# Exercise instructions
Every line holding "Custom" should be copied from the records below.

[Opening Records to process section]

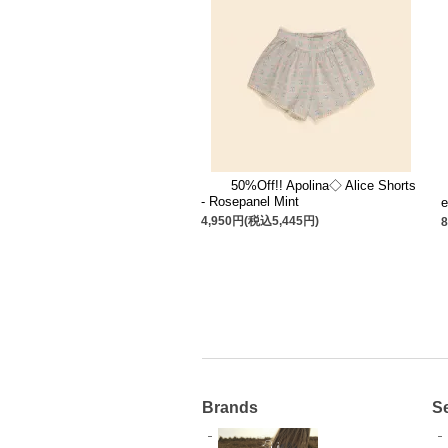
50%Off!! Apolina◇ Alice Shorts
- Rosepanel Mint
e
4,950円(税込5,445円)
Brands
S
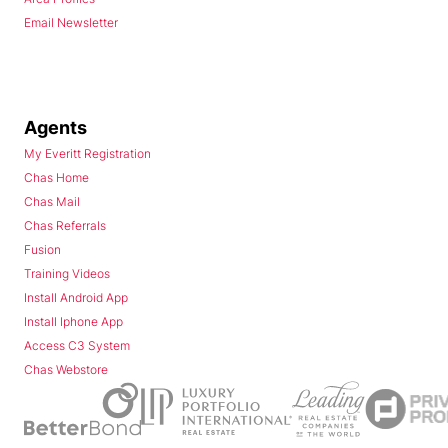
Email Newsletter
Agents
My Everitt Registration
Chas Home
Chas Mail
Chas Referrals
Fusion
Training Videos
Install Android App
Install Iphone App
Access C3 System
Chas Webstore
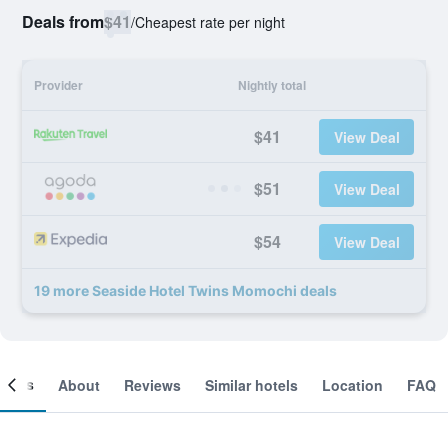
Deals from
$41
/
Cheapest rate per night
Provider
Nightly total
$41
View Deal
$51
View Deal
$54
View Deal
19 more Seaside Hotel Twins Momochi deals
ooms
About
Reviews
Similar hotels
Location
FAQ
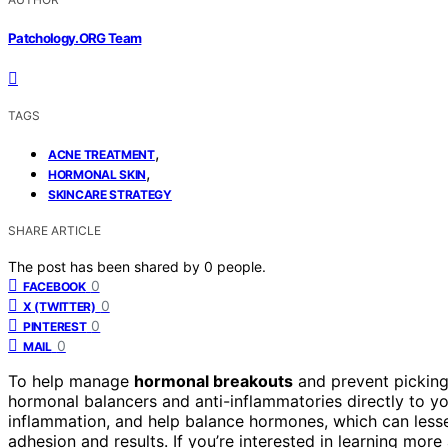
Patchology.ORG Team
TAGS
,
ACNE TREATMENT
,
HORMONAL SKIN
SKINCARE STRATEGY
SHARE ARTICLE
The post has been shared by
0
people.
0
FACEBOOK
0
X (TWITTER)
0
PINTEREST
0
MAIL
To help manage
hormonal breakouts
and prevent picking
hormonal balancers and anti-inflammatories directly to y
inflammation, and help balance hormones, which can lesse
adhesion and results. If you’re interested in learning mor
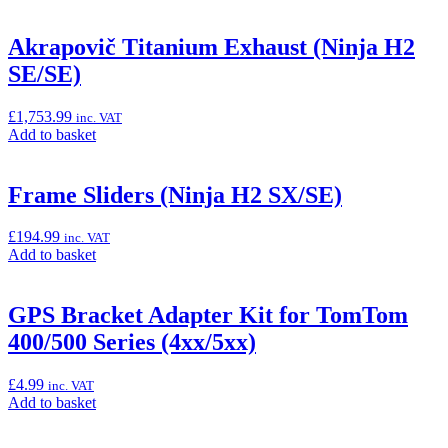
Akrapovič Titanium Exhaust (Ninja H2
SE/SE)
£
1,753.99
inc. VAT
Add
Add to basket
to
basket:
“Akrapovič
Frame Sliders (Ninja H2 SX/SE)
Titanium
Exhaust
£
194.99
inc. VAT
(Ninja
Add
Add to basket
H2
to
SE/SE)”
basket:
“Frame
GPS Bracket Adapter Kit for TomTom
Sliders
400/500 Series (4xx/5xx)
(Ninja
H2
SX/SE)”
£
4.99
inc. VAT
Add
Add to basket
to
basket:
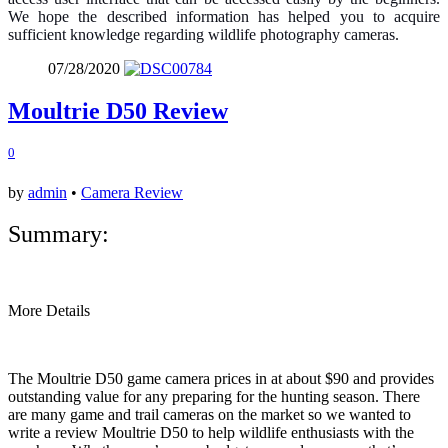
We hope the described information has helped you to acquire
sufficient knowledge regarding wildlife photography cameras.
07/28/2020
Moultrie D50 Review
0
by
admin
•
Camera Review
Summary:
More Details
The Moultrie D50 game camera prices in at about $90 and provides
outstanding value for any preparing for the hunting season. There
are many game and trail cameras on the market so we wanted to
write a review Moultrie D50 to help wildlife enthusiasts with the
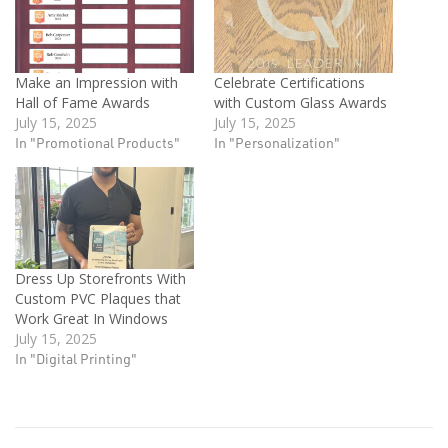
Make an Impression with
Celebrate Certifications
Hall of Fame Awards
with Custom Glass Awards
July 15, 2025
July 15, 2025
In "Promotional Products"
In "Personalization"
Dress Up Storefronts With
Custom PVC Plaques that
Work Great In Windows
July 15, 2025
In "Digital Printing"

[Closing Records to process section]

# Response to the exercise
with Custom Glass Awards
Custom PVC Plaques that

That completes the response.